| |
|
Requirements
POP has been compiled successfully for
the Cray T3D machine, running UNICOS 9.0.2.4
and up to 1024 processors in parallel.
The following compilers must be present
in the system: cft77, cc, and cam. The
input data for initializing the model
are in the file initial.F, which can be
modified to suit your own purpose. Other
initialization data are in the set_*.F
files and the size of the grid can be
altered in params.H.
Running
the Software
-
Uncompress and untar the package POP.tar.Z
into your directory.
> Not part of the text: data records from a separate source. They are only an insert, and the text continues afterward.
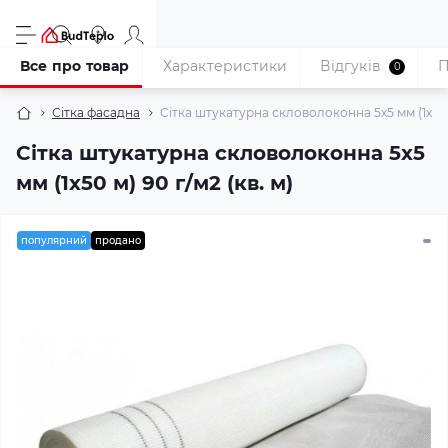
Все про товар
Характеристики
Відгуків
П
0
Сітка фасадна
Сітка штукатурна скловолоконна 5x5 мм (1x50 м
Сітка штукатурна скловолоконна 5x5
мм (1x50 м) 90 г/м2 (кв. м)
популярний
продано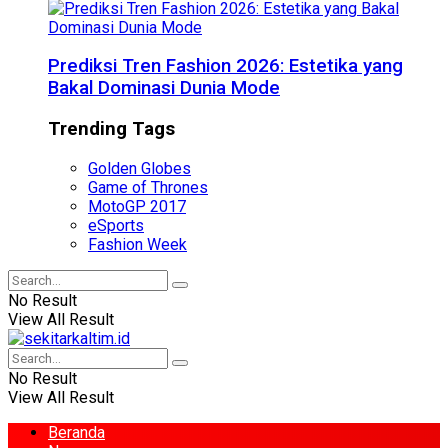
Prediksi Tren Fashion 2026: Estetika yang
Bakal Dominasi Dunia Mode
Trending Tags
Golden Globes
Game of Thrones
MotoGP 2017
eSports
Fashion Week
No Result
View All Result
No Result
View All Result
Beranda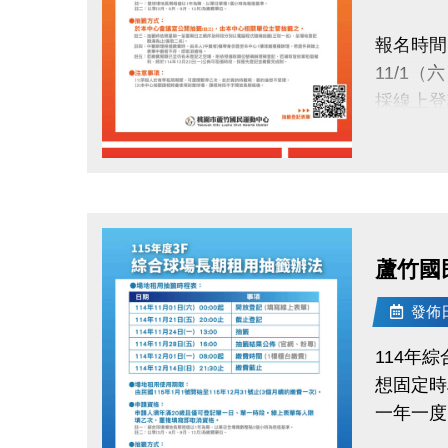
正取公告：1
報名時間
(將同步
11/1（
中籤繳費
採線上登
114/12/
抽籤日期
請攜帶身
點圖片展開大圖
11/24（
洽詢專線
於本中心
(03)263
蘆竹國
抽籤結果
小提醒：
11/28（
發佈日期
每人限登
公布於：
承租權限
114年
繳費時間
想固定時
讓你的愛
12/1（一
一年一度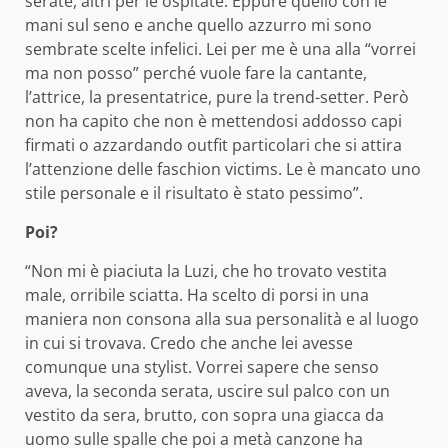
serate, altri per le ospitate. Eppure quello con le
mani sul seno e anche quello azzurro mi sono
sembrate scelte infelici. Lei per me è una alla “vorrei
ma non posso” perché vuole fare la cantante,
l’attrice, la presentatrice, pure la trend-setter. Però
non ha capito che non è mettendosi addosso capi
firmati o azzardando outfit particolari che si attira
l’attenzione delle faschion victims. Le è mancato uno
stile personale e il risultato è stato pessimo”.
Poi?
“Non mi è piaciuta la Luzi, che ho trovato vestita
male, orribile sciatta. Ha scelto di porsi in una
maniera non consona alla sua personalità e al luogo
in cui si trovava. Credo che anche lei avesse
comunque una stylist. Vorrei sapere che senso
aveva, la seconda serata, uscire sul palco con un
vestito da sera, brutto, con sopra una giacca da
uomo sulle spalle che poi a metà canzone ha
In the POP subdirectory,
edit the Makefile to tell the computer
where the paths are to your compilers,
and any other options you wish to compile
with.
-
Type
make. A selection of possible POP versions
will show up, and select the one you
desire.
-
The
compiled code, if successful, is named
"pop". You can then run the
code by typing: ./pop -npes # where
# is the number of PE's desired.
Timing
the Code
To get an estimate of the rate of the
program in gflops/sec, run the program
without the -Ta option (default), and
take note of the number of seconds in
Timer 1. Then turn on the apprentice option
-Ta, in the Makefile, compile the code,
run the program, and count the FLOPS as
specified in our webpage. The estimated
speed is given by the ratio of the above
two numbers. Note that the current default
local grid size is 64x32x20. For example,
based on 10 time steps and 50 iterations
(scans) with 64 processors, we obtained
the following table:
Gflops Time(sec) Speed(Gflops/s) Comments
14.79 42.63 0.347 Original
18.24 37.56 0.486 Mask on
18.24 28.52 0.640 Mask+BLAS
18.24 20.65 0.883 Mask+BLAS+compiler optimization
18.24 20.00 0.912 Full optimizationExplanation
of the comments:
-
Original means the code original code
as ported from the POP program for CM5
by Rick Smith at LANL.
-
Mask
on means the code contains routines
to mask off the land portion of the
(idealized) topography.
-
Mask+BLAS
means the code now includes BLAS routines
for speeding up the array computations.
-
Mask+BLAS+compiler
optimization means code is compiled
with the following options: -o aggress
-o unroll -o noieeedivide, and then
linked with -D rdahead=on.
-
Full
optimiziation means some loops were
manually unrolled and optimized in addition
to the above.
See
CRAY's Scientific Libraries Reference
Manual, publication SR-2081, for more
information on BLAS routines.
Diagnostic
Requirements
The POP comes with diagnostic routines
to check the accuracy of the output. These
can be turned on by setting -diagnostic=1
in the Makefile and then recompiling the
program. Make sure to type "make
clean" to clean out any old code
before recompiling. A sample diagnostic
output (from stdout) for 256 PE is given
in the file SAMPLE included in the distribution.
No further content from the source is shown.